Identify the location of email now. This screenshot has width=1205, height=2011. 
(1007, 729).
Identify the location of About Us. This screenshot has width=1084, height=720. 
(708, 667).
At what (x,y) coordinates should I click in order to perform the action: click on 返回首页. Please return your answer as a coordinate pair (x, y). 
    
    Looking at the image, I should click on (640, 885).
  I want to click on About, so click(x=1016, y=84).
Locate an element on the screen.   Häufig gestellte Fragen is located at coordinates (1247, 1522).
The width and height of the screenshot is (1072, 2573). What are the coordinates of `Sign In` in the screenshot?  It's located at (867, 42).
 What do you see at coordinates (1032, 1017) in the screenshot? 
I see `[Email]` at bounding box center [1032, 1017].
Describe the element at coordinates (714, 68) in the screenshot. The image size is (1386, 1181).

+---+

The answer must be every line of the records above that holds the word "element".

Answer space >>
Locate an element on the screen.   Häufig gestellte Fragen is located at coordinates (1247, 1522).
Describe the element at coordinates (714, 68) in the screenshot. The image size is (1386, 1181).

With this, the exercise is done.